**EXTRACTED MATERIAL**
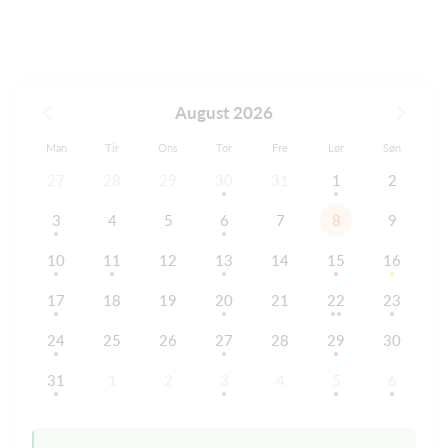
August 2026
Man
Tir
Ons
Tor
Fre
Lør
Søn
27
28
29
30
31
1
2
3
4
5
6
7
8
9
10
11
12
13
14
15
16
17
18
19
20
21
22
23
24
25
26
27
28
29
30
31
1
2
3
4
5
6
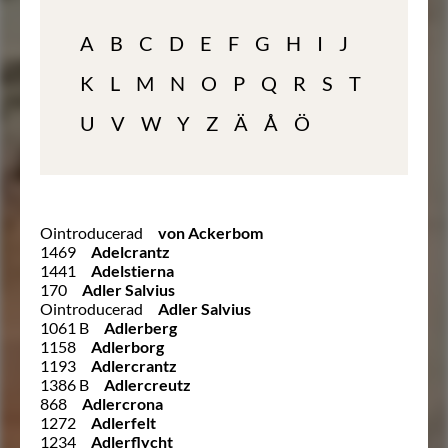
A
B
C
D
E
F
G
H
I
J
K
L
M
N
O
P
Q
R
S
T
U
V
W
Y
Z
Ä
Å
Ö
Ointroducerad
von Ackerbom
1469
Adelcrantz
1441
Adelstierna
170
Adler Salvius
Ointroducerad
Adler Salvius
1061 B
Adlerberg
1158
Adlerborg
1193
Adlercrantz
1386 B
Adlercreutz
868
Adlercrona
1272
Adlerfelt
1234
Adlerflycht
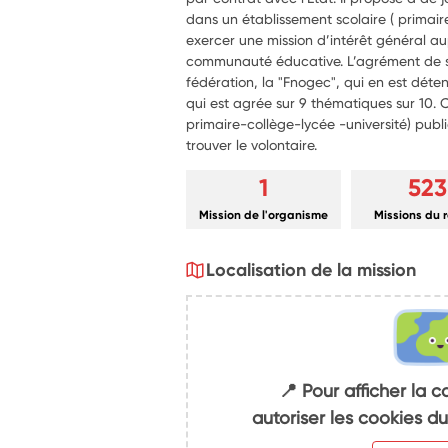
dans un établissement scolaire ( primaire,
exercer une mission d’intérêt général au
communauté éducative. L’agrément de se
fédération, la "Fnogec", qui en est déte
qui est agrée sur 9 thématiques sur 10. 
primaire-collège-lycée -université) publi
trouver le volontaire.
1
523
Mission de l'organisme
Missions du 
Localisation de la mission
📍 Pour afficher la c
autoriser les cookies 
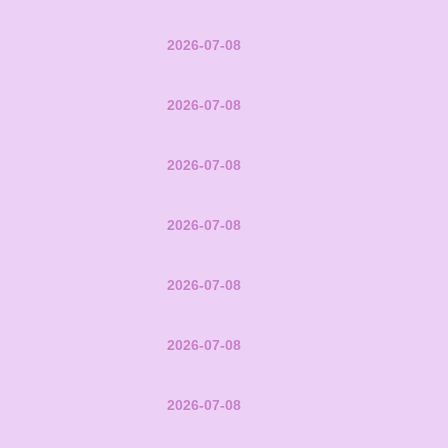
2026-07-08
2026-07-08
2026-07-08
2026-07-08
2026-07-08
2026-07-08
2026-07-08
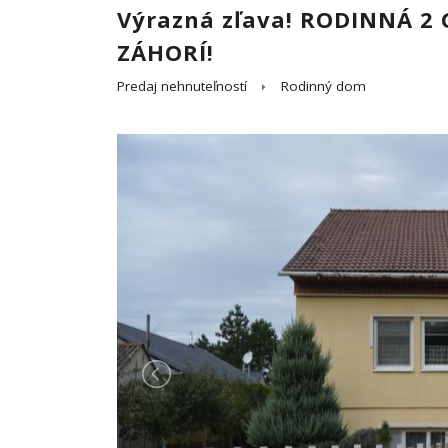
Výrazná zľava! RODINNÁ 2
ZÁHORÍ!
Predaj nehnuteľností
Rodinný dom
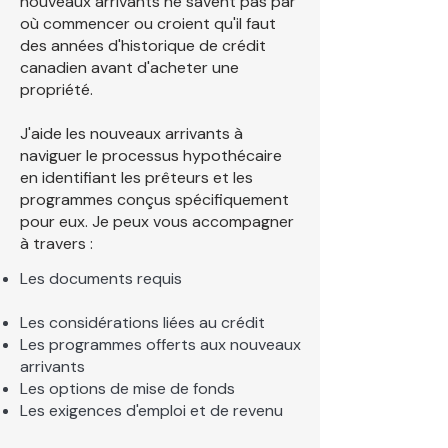
nouveaux arrivants ne savent pas par
où commencer ou croient qu'il faut
des années d'historique de crédit
canadien avant d'acheter une
propriété.
J'aide les nouveaux arrivants à
naviguer le processus hypothécaire
en identifiant les prêteurs et les
programmes conçus spécifiquement
pour eux. Je peux vous accompagner
à travers :
Les documents requis
Les considérations liées au crédit
Les programmes offerts aux nouveaux
arrivants
Les options de mise de fonds
Les exigences d'emploi et de revenu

**WHAT THE TASK ASKS**
Restate the records word for word and drop the images.

**RESULT FOR THIS EXERCISE**
August 2026
Man
Tir
Ons
Tor
Fre
Lør
Søn
27
28
29
30
31
1
2
3
4
5
6
7
8
9
10
11
12
13
14
15
16
17
18
19
20
21
22
23
24
25
26
27
28
29
30
31
1
2
3
4
5
6
A
B
C
D
E
F
G
H
I
J
K
L
M
N
O
P
Q
R
S
T
U
V
W
Y
Z
Ä
Å
Ö
Ointroducerad
von Ackerbom
1469
Adelcrantz
1441
Adelstierna
170
Adler Salvius
Ointroducerad
Adler Salvius
1061 B
Adlerberg
1158
Adlerborg
1193
Adlercrantz
1386 B
Adlercreutz
868
Adlercrona
1272
Adlerfelt
1234
Adlerflycht
dans un établissement scolaire ( primaire,
exercer une mission d’intérêt général au
communauté éducative. L’agrément de se
fédération, la "Fnogec", qui en est déte
qui est agrée sur 9 thématiques sur 10. 
primaire-collège-lycée -université) publi
trouver le volontaire.
1
523
Mission de l'organisme
Missions du 
Localisation de la mission
📍 Pour afficher la c
autoriser les cookies 
2026-07-08
2026-07-08
2026-07-08
2026-07-08
2026-07-08
2026-07-08
2026-07-08
Výrazná zľava! RODINNÁ 2
ZÁHORÍ!
Predaj nehnuteľností
Rodinný dom
nouveaux arrivants ne savent pas par
où commencer ou croient qu'il faut
des années d'historique de crédit
canadien avant d'acheter une
propriété.
J'aide les nouveaux arrivants à
naviguer le processus hypothécaire
en identifiant les prêteurs et les
programmes conçus spécifiquement
pour eux. Je peux vous accompagner
à travers :
Les documents requis
Les considérations liées au crédit
Les programmes offerts aux nouveaux
arrivants
Les options de mise de fonds
Les exigences d'emploi et de revenu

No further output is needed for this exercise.